Si algo caracteriza a este nuevo ciclo es su naturaleza híbrida. No estamos ante una operación HUMINT dirigida por un oficial de inteligencia, sino ante una externalización masiva que convierte al MOIS en un cliente de redes criminales. El vector de amenaza es doble: por un lado, la infiltración HUMINT ‘ligera’ de jóvenes vulnerables; por otro, el uso de la economía colaborativa del crimen para colocar artefactos explosivos o armas en puntos emblemáticos. El ataque a la embajada de EE.UU. en Oslo, con un artefacto rudimentario pero suficiente para dañar la entrada, demuestra que el listón técnico no es alto; basta con voluntad y un interlocutor que facilite el recurso.

Las agencias implicadas dibujan un tablero complejo. El atacante es el MOIS, que se sirve de Foxtrot como brazo armado desechable. Los defensores son, en primera línea, los servicios de inteligencia y las policías de Suecia, Reino Unido, Dinamarca, Noruega y Bélgica, junto con el MI5 y la DGSE cuando los intereses nacionales se ven amenazados. Los terceros que miran de reojo son el Mossad —porque los objetivos son israelíes—, la CIA y, por supuesto, el CNI. Me consta, por fuentes de la comunidad de inteligencia, que el Centro Criptológico Nacional ha elevado la vigilancia sobre posibles réplicas en suelo español, especialmente en enclaves diplomáticos de Barcelona y Madrid. No hay constancia de una célula Foxtrot activa en nuestro país, pero el patrón sueco indica que la captación de adolescentes no conoce fronteras.

El caso recuerda, salvando las distancias, a la Operación Litvinenko de 2006: una acción de Estado ejecutada con un arma exótica y una cadena de intermediarios que dificultó la atribución. Aquí el veneno se llama dinero fácil. La diferencia es la escala: el MOIS aspira a mantener una presión constante sin levantar la mano, disimulando sus ataques en un paisaje de bandas y delincuentes. En mi opinión, este es el giro doctrinal más relevante de la inteligencia iraní desde la creación de la Fuerza Quds: convertir la desesperación juvenil de media Europa en un arma estratégica, barata y negable.

El nivel de clasificación de la información que manejan los servicios sobre la conexión entre Foxtrot y el MOIS se sitúa, a juzgar por la naturaleza del material interceptado, en la banda de ‘Secreto’ o superior. Los datos de geolocalización de los contactos de Majid con agentes iraníes en Turquía y Kurdistán iraquí no son públicos.
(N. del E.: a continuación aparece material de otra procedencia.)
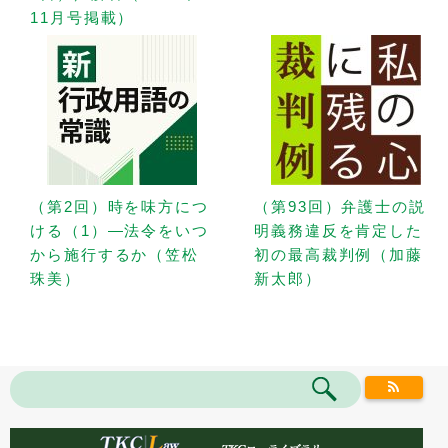
11月号掲載）
（第2回）時を味方につ
（第93回）弁護士の説
ける（1）—法令をいつ
明義務違反を肯定した
から施行するか（笠松
初の最高裁判例（加藤
珠美）
新太郎）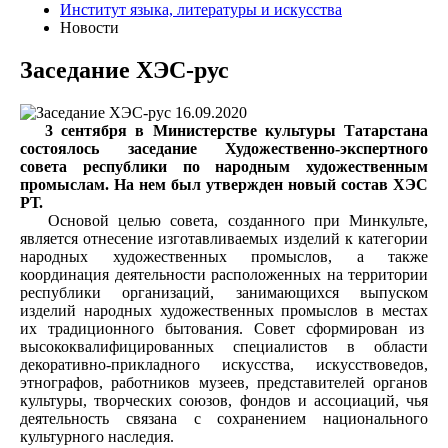
Институт языка, литературы и искусства
Новости
Заседание ХЭС-рус
16.09.2020
3 сентября в Министерстве культуры Татарстана
состоялось заседание Художественно-экспертного
совета республики по народным художественным
промыслам. На нем был утвержден новый состав ХЭС
РТ.
Основой целью совета, созданного при Минкульте,
является отнесение изготавливаемых изделий к категории
народных художественных промыслов, а также
координация деятельности расположенных на территории
республики организаций, занимающихся выпуском
изделий народных художественных промыслов в местах
их традиционного бытования. Совет сформирован из
высококвалифицированных специалистов в области
декоративно-прикладного искусства, искусствоведов,
этнографов, работников музеев, представителей органов
культуры, творческих союзов, фондов и ассоциаций, чья
деятельность связана с сохранением национального
культурного наследия.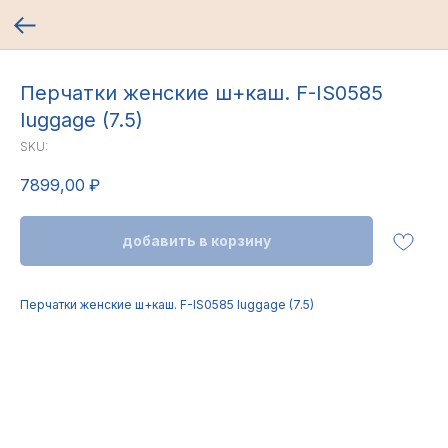
Перчатки женские ш+каш. F-IS0585
luggage (7.5)
SKU:
7899,00
₽
добавить в корзину
Перчатки женские ш+каш. F-IS0585 luggage (7.5)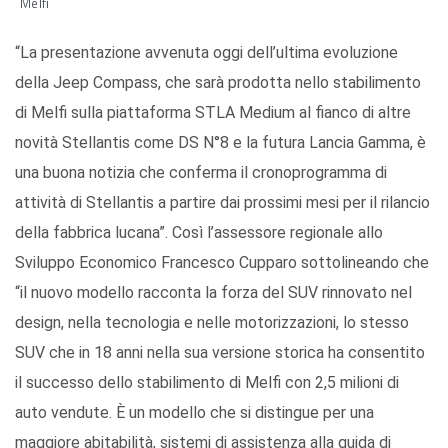
Melfi
“La presentazione avvenuta oggi dell’ultima evoluzione
della Jeep Compass, che sarà prodotta nello stabilimento
di Melfi sulla piattaforma STLA Medium al fianco di altre
novità Stellantis come DS N°8 e la futura Lancia Gamma, è
una buona notizia che conferma il cronoprogramma di
attività di Stellantis a partire dai prossimi mesi per il rilancio
della fabbrica lucana”. Così l’assessore regionale allo
Sviluppo Economico Francesco Cupparo sottolineando che
“il nuovo modello racconta la forza del SUV rinnovato nel
design, nella tecnologia e nelle motorizzazioni, lo stesso
SUV che in 18 anni nella sua versione storica ha consentito
il successo dello stabilimento di Melfi con 2,5 milioni di
auto vendute. È un modello che si distingue per una
maggiore abitabilità, sistemi di assistenza alla guida di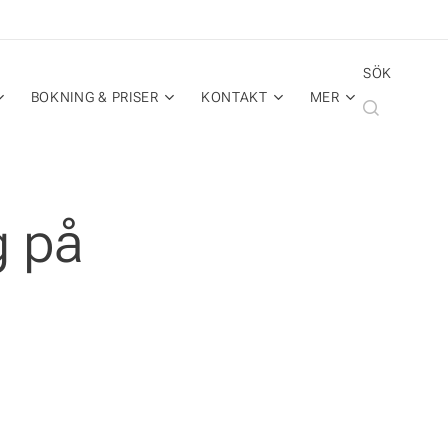
SÖK
BOKNING & PRISER
KONTAKT
MER
g på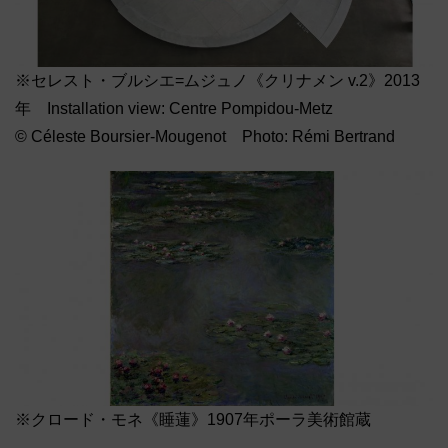
※セレスト・ブルシエ=ムジュノ《クリナメン v.2》2013
年 Installation view: Centre Pompidou-Metz
© Céleste Boursier-Mougenot Photo: Rémi Bertrand
※クロード・モネ《睡蓮》1907年ポーラ美術館蔵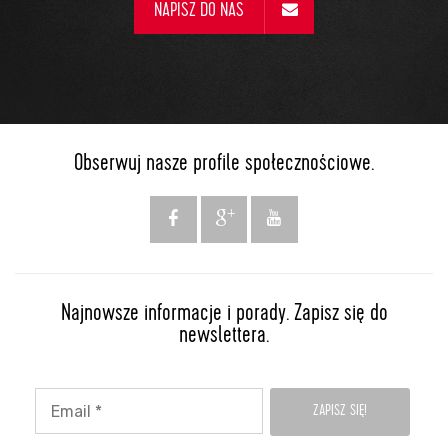
NAPISZ DO NAS
Obserwuj nasze profile społecznościowe.
Najnowsze informacje i porady. Zapisz się do
newslettera.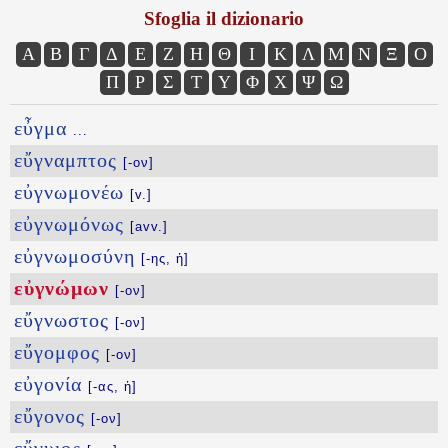
Sfoglia il dizionario
Α
Β
Γ
Δ
Ε
Ζ
Η
Θ
Ι
Κ
Λ
Μ
Ν
Ξ
Ο
Π
Ρ
Σ
Τ
Υ
Φ
Χ
Ψ
Ω
εὖγμα
...
εὔγναμπτος
[-ον]
εὐγνωμονέω
[v.]
εὐγνωμόνως
[avv.]
εὐγνωμοσύνη
[-ης, ἡ]
εὐγνώμων
[-ον]
εὔγνωστος
[-ον]
εὔγομφος
[-ον]
εὐγονία
[-ας, ἡ]
εὔγονος
[-ον]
Sin embargo, la labor de OSINT del Soufan Center permite reconstruir un relato sólido sin necesidad de acceder al expediente judicial completo.

Termino con una reflexión abierta: la próxima cumbre del Consejo de Seguridad de la ONU, prevista para después del verano, abordará sin duda la difuminación de las líneas rojas en el terrorismo de Estado. España, que ostenta la presidencia de turno, tendrá la oportunidad de poner sobre la mesa un debate incómodo: cuando una red sueca ejecuta lo que un régimen no se atreve a firmar, la arquitectura de la respuesta colectiva se resquebraja. No es solo un problema de policía; es el síntoma de que la guerra en la sombra se ha vuelto asequible. Y los más baratos, como casi siempre, son los más vulnerables.